I have spent time in the Middle East where the culture is one of who you know rather than what you can do and where your life is pre-ordained by birth, religion, custom and tradition. I find it laughable that some of the leaders of nations that perpetuate this sense of hopelessness now trumpet their nations to foreigners who have never been there as being “the next China” or “the next Singapore.” Oil money buys a good PR firm but substantive changes are needed before the reality meets the illusion.

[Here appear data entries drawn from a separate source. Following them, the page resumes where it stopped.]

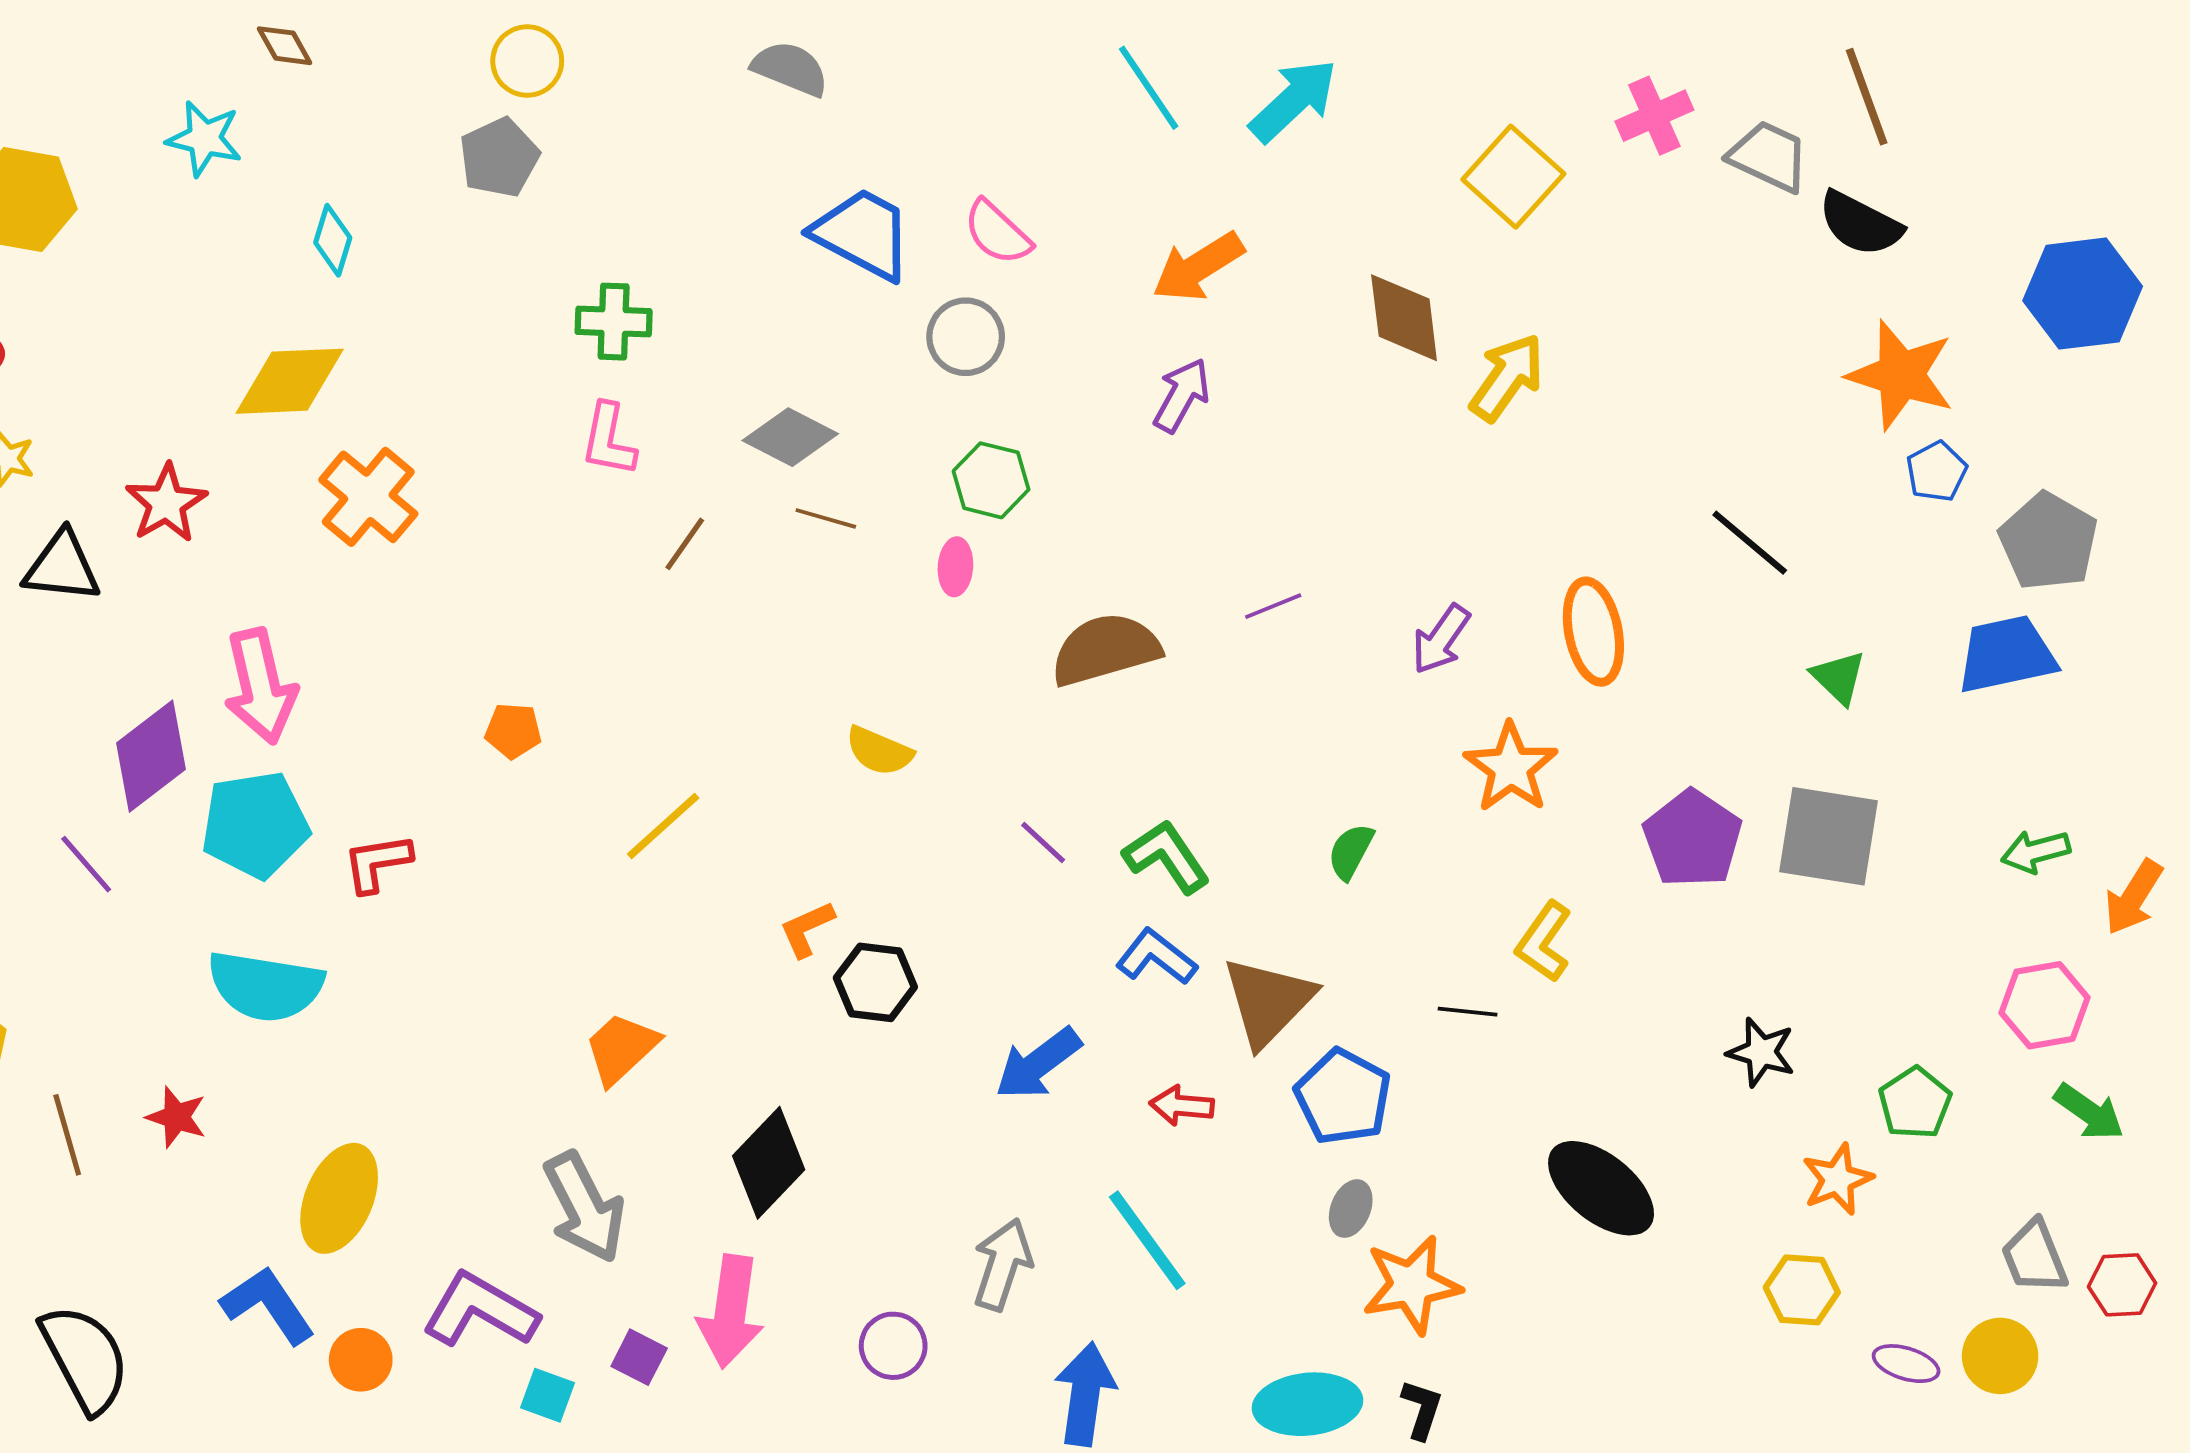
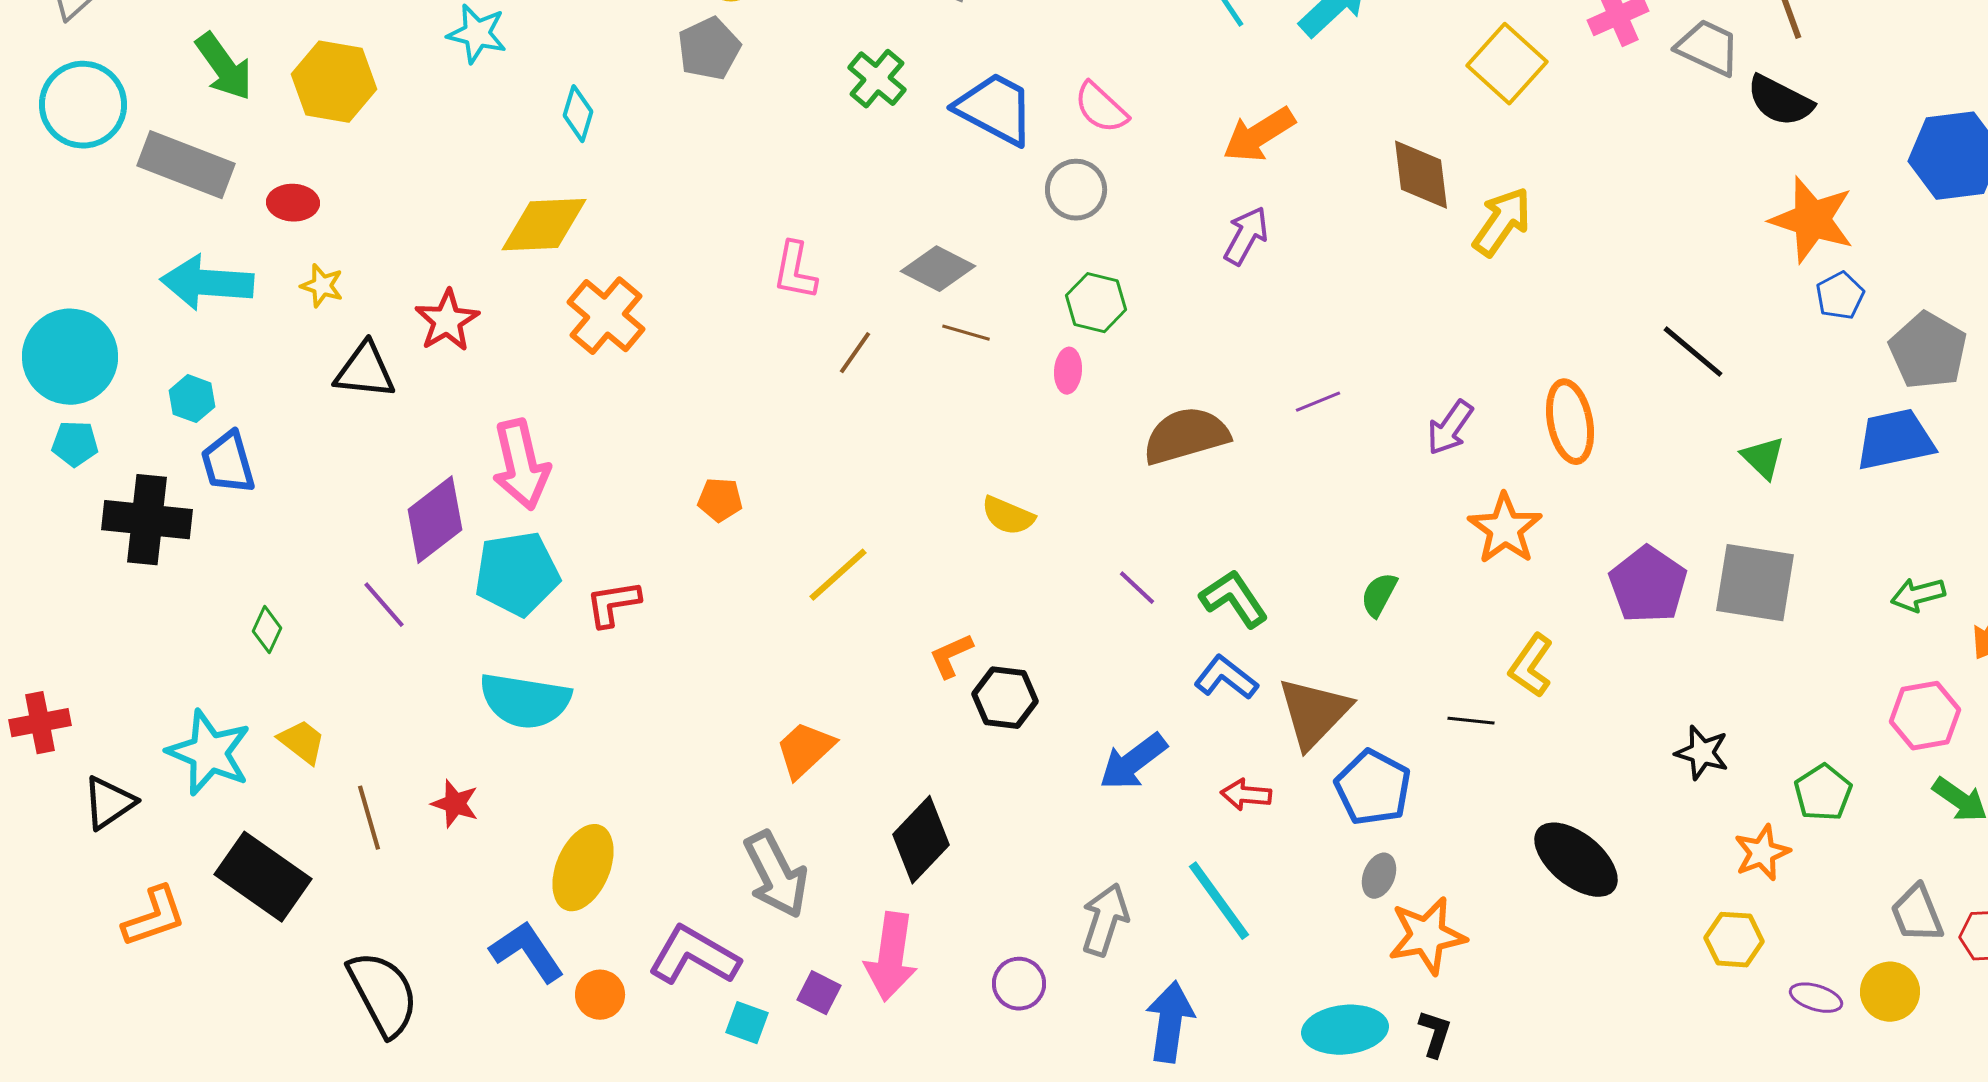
green cross: (614, 322) -> (877, 79), moved, turned 38

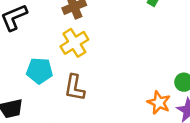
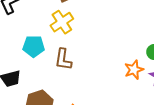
orange star: (159, 103) -> (134, 70), turned 30

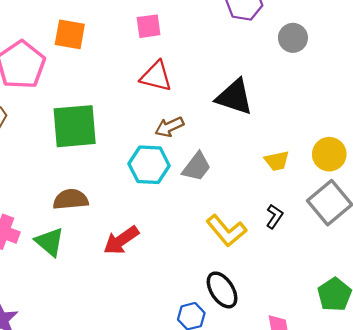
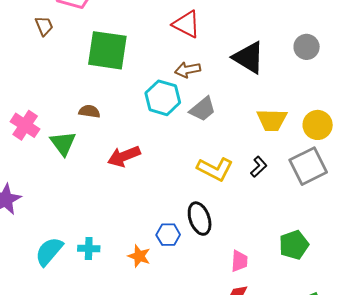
gray circle: (293, 38) -> (307, 47), moved
yellow trapezoid: (277, 161) -> (272, 120), size x1.4
brown semicircle: (71, 199) -> (89, 111), size x0.7
yellow L-shape: (226, 231) -> (215, 169), turned -36

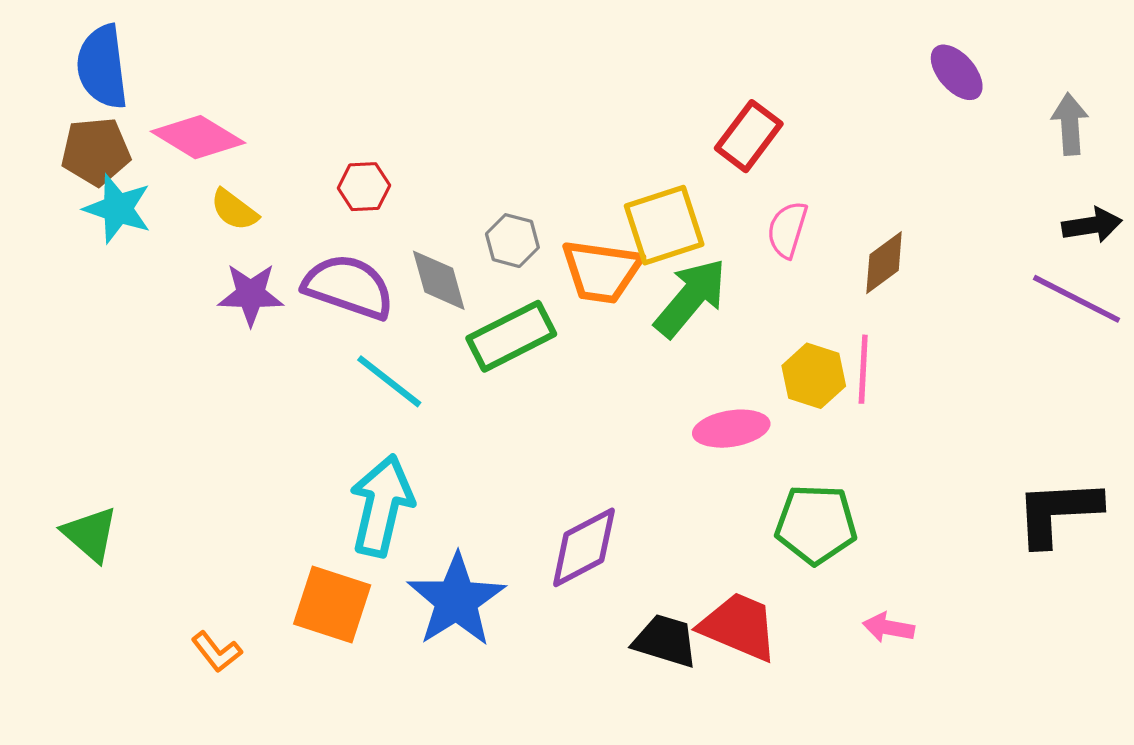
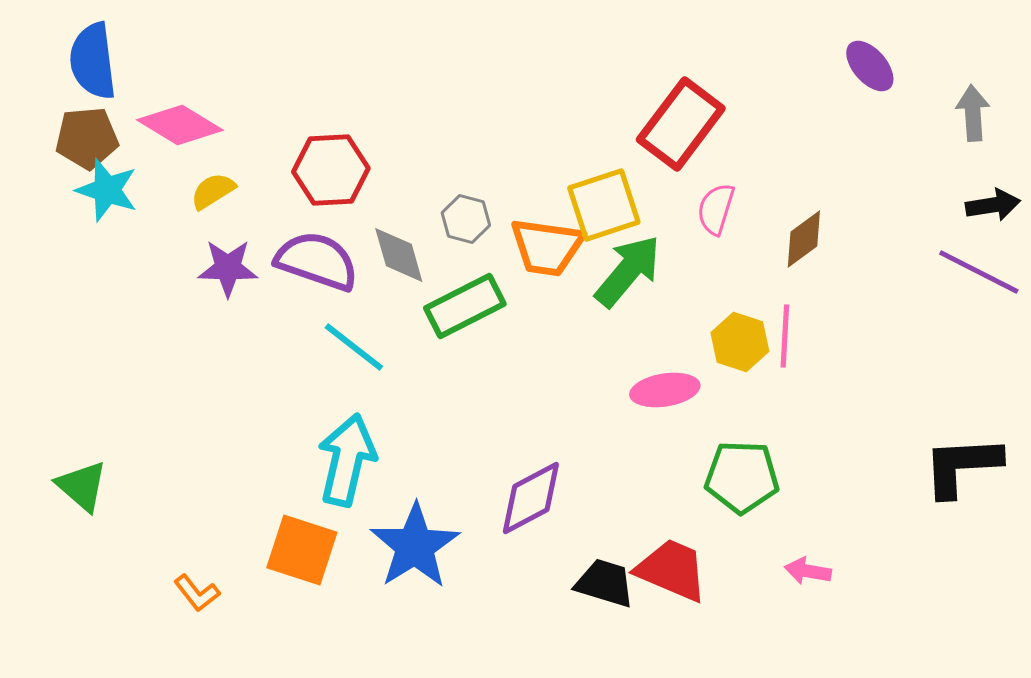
red rectangle: (749, 136) -> (681, 124), size x1.4
red hexagon: (364, 187) -> (331, 170), size x1.6
yellow semicircle: (234, 210) -> (213, 191), turned 111

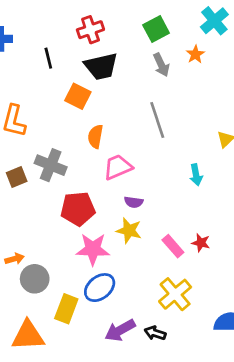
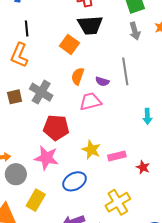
black line: (48, 58) -> (27, 29), moved
purple semicircle: (134, 202) -> (102, 81), moved
pink rectangle: (173, 246) -> (117, 156), moved, turned -72
pink star: (93, 249) -> (46, 158), moved
blue ellipse: (100, 288) -> (74, 181), moved

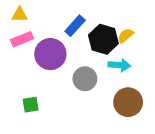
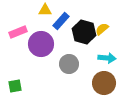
yellow triangle: (20, 15) -> (45, 10), moved
cyan arrow: (119, 65) -> (107, 58), moved
green square: (31, 105) -> (15, 86), moved

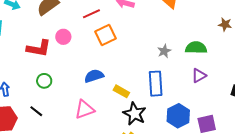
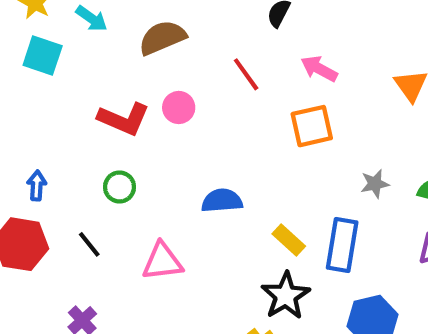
red line: (91, 14) -> (246, 74), turned 66
orange square: (105, 35) -> (312, 126), moved
yellow rectangle: (121, 91) -> (289, 240), moved
pink triangle: (85, 110) -> (162, 261), moved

Of course, in many of the nations already discussed, the disdain for rights extends to basic human rights. I was a military attaché in Burma. I can assure you, while this Texas-sized “emerging nation” is blessed with abundant water, food, minerals, oil, gas and all manner of other resources including a hardened human work force, there is no way that under the statist kleptocrats who rule the country it will be anything but a giant gulag.

Where to Go

I can’t answer that for you. I can merely present “the other side” of the coin. For myself and our clients, I will play the higher growth rates in emerging nations almost exclusively via world-class global competitors based in the developed world. Even then, just because France’s Total (NYSE:TOT) is in Burma doesn’t mean that I’ll buy Total. I’m quite certain they’ll spend their money then have their head handed to them as so many companies recently have in Venezuela. Wishing and hoping are no substitute for hard geopolitical analysis.

Instead, I’ll be buying companies that provide what the emerging nations need to keep up or, in the case of the lucky few, to join in the economic leadership of the world. That means oil, natural gas, coal, iron ore and other metals, food, grains, medical technology and health care, and modern equipment and technology that most frequently comes from the developed world. Examples include companies like Boeing (NYSE:BA), Archer Daniels (NYSE:ADM), CAT, Deere (DE), 3M (NYSE:MMM), and Honeywell (NYSE:HON) from the USA, Royal Dutch Shell (NYSE:RDS.A) from The Netherlands, Israel Chemicals (OTCPK:ISCHY) from Israel, Nestle (OTCPK:NSRGY) and Roche (OTCQX:RHHBY) from Switzerland, Yara Intl. (OTCPK:YARIY) and Statoil (NYSE:STO) from Norway, and Konecranes (OTC:KNCRF) from Finland.

You get a good chunk of the emerging market growth story this way – without all the baggage that comes with it.

Full Disclosure: We own Konecranes and Honeywell, as well as beaucoup American and Canadian natural resource firms.